В комнате стало сразу сине, пусто. И вроде бы холодно. Постель засияла голубым. И вокруг разлилась такая ясная, печальная тишь, что Борис Иванович поежился. За окном Сима, уходя, звякнула то ли фонарем, то ли ключами. Борис Иванович выждал немного и осторожно пошел по доскам к койке. Два года не спал он на ней. Все те же витые спинки, голубая краска пооблупилась. Еще мать когда-то красила ее «небесной» краской, и койка долго сохла на улице.
Постель обожгла холодом. Он как в прорубь ухнул — в перину, в подушки. Лежал не шевелясь, все никак не мог согреться, дрожь пробирала. Долго не мог заснуть. Страшно было закрывать глаза в таком пустом доме, аж дыханье спирало. А может, это от запаха краски? Борис Иванович прикрыл глаза — тихо-то как! И где-то пацан спит на чердаке. Мишка. Плохо сын его встретил, плохо. Он сел, решил закурить, но пачка осталась на столе, идти не хотелось, и он опять лег в нагретое место. И чего он спешил сюда?.. Стало жаль себя, стало горько и одиноко в этой постели. Да, зря он все же не выпил на станции. Все было бы легче, проще.
Проснулся он от неясного шума и сразу узнал его. Где-то шел поезд. Борис Иванович даже узнал, что скорый курганский.
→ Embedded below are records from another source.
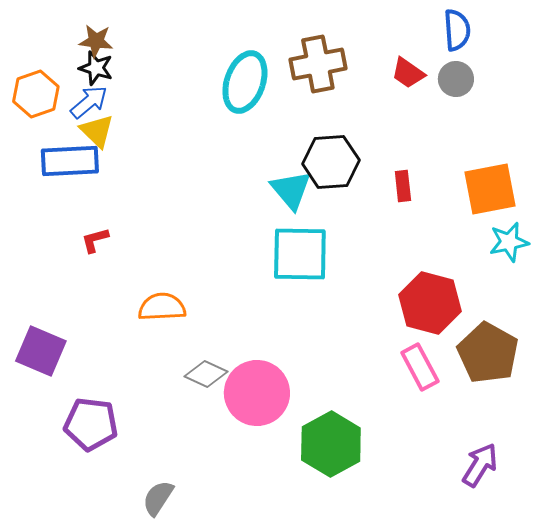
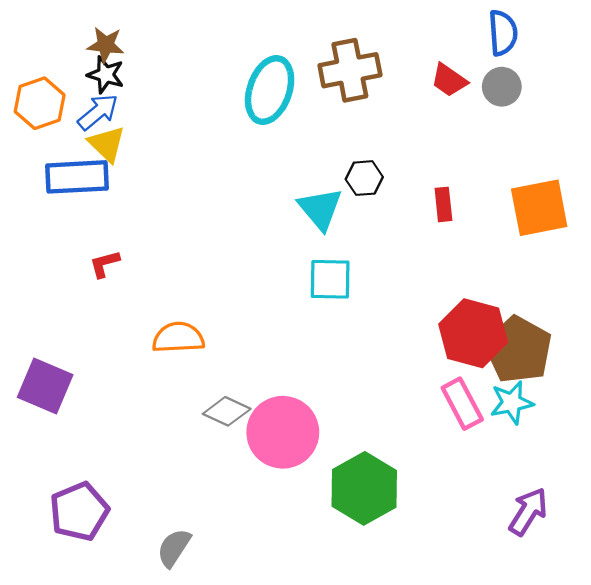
black hexagon: (331, 162) -> (364, 178), size x0.6
cyan star: (509, 242) -> (512, 403), moved
cyan square: (300, 254) -> (330, 279), size x0.7
brown pentagon: (488, 353) -> (518, 350), moved
purple pentagon: (91, 424) -> (79, 511), moved, turned -30

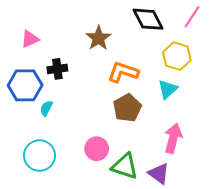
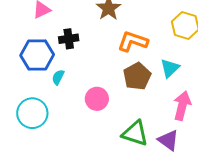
cyan triangle: (168, 89) -> (170, 68), moved
pink circle: (97, 149) -> (97, 99), moved
cyan circle: (39, 156) -> (32, 113), moved

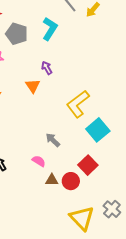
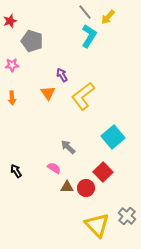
cyan L-shape: (50, 29) -> (89, 36), moved
yellow L-shape: (78, 104) -> (83, 96), moved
Вот шум разросся и налетел — глухо загудела земля, дрогнул дом, и серый рассвет в окне гудел и подрагивал. Он подосадовал, что проснулся, а ведь когда-то спать не мог без этого шума, расписание знал наизусть.
Спал он плохо и проснулся еще раз с рассветом. Голое окно светлым квадратом висело в глубине комнаты. Остро пахло краской, и ни на что не хотелось смотреть. Что-то стукнуло в сенях. Дверь отворилась, и неслышно вошла Сима. Прежняя, тихая Сима, какой вспоминалась ему всегда: жакет внакидку, бледная, легкая. Постояла в сумраке, чутко прислушалась и, босая, прозрачная вся, пошла, как поплыла, к дивану. Сняла жакет и осторожно легла, прикрыв им ноги. Пружины тихо запели. Она сразу насторожилась и долго лежала не шевелясь в другом конце пустой комнаты. Потом успокоилась, облегченно вздохнула, легла поудобнее.
И тут он не выдержал. Позвал тихо:
— Слышь, Сима…
Она вздрогнула. Замерла вся, затаилась.
— А, Сим?..
Тихо. Ни шороха.
И он понял, что сейчас ее не дозовешься, не докличешься. Как с того света.
…Ярко, светло было в комнате. Рыжий пол так и рдел. Борис Иванович поднялся с жарких подушек, сел. Голова была тяжелая, как после выпивки. В доме тихо, пусто. Спустил ноги с кровати, босыми пальцами пощупал пол — не липнет ли. Нехотя обулся и пошел прямо по свежим половицам, оставляя пыльные следы.
В полумраке сеней — прохлада. По стенам, на лавках — узлы со всяким домашним добром, кастрюли. На стуле зеркало и старая фотография в раме под стеклом, где он в галстуке и Серафима — голова к голове. У дверей стояли полные ведра, голубела бутыль с молоком. Борис Иванович зачерпнул ковш воды и, распахнув дверь, вышел на волю. Охватило солнцем, зеленью, щебетом. Утро было чистое, звонкое. Трепалось по ветру разноцветное белье на веревке.
Борис Иванович обвел взглядом чистый двор, коровник с распахнутой дверью, вдали подсолнухи на огороде. Вид всего этого порадовал его, но голова была еще тяжелая, смутная. Он наклонился и, расставив ноги, стал лить себе на затылок. Вода обожгла шею, лицо, потекла за майку. Он фыркал, тряс головой, растирал затылок твердой ладонью.
А из сарая, опершись на лопату, все глядела и глядела на него Сима. Жадно глядела, как мужик моется, как трет крепкую шею, брызгаясь и пританцовывая. Потом воткнула лопату и пошла к нему через двор по светлой тропке.